[Items from a data source]
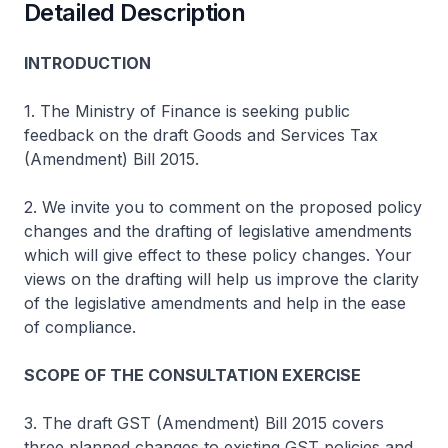
Detailed Description
INTRODUCTION
1. The Ministry of Finance is seeking public
feedback on the draft Goods and Services Tax
(Amendment) Bill 2015.
2. We invite you to comment on the proposed policy
changes and the drafting of legislative amendments
which will give effect to these policy changes. Your
views on the drafting will help us improve the clarity
of the legislative amendments and help in the ease
of compliance.
SCOPE OF THE CONSULTATION EXERCISE
3. The draft GST (Amendment) Bill 2015 covers
three planned changes to existing GST policies and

* [Task goal]:
Output, and output only, the lines from the one containing "SCOPE OF THE CONSULTATION EXERCISE" through the last line of the data above.

* [Answer]:
SCOPE OF THE CONSULTATION EXERCISE
3. The draft GST (Amendment) Bill 2015 covers
three planned changes to existing GST policies and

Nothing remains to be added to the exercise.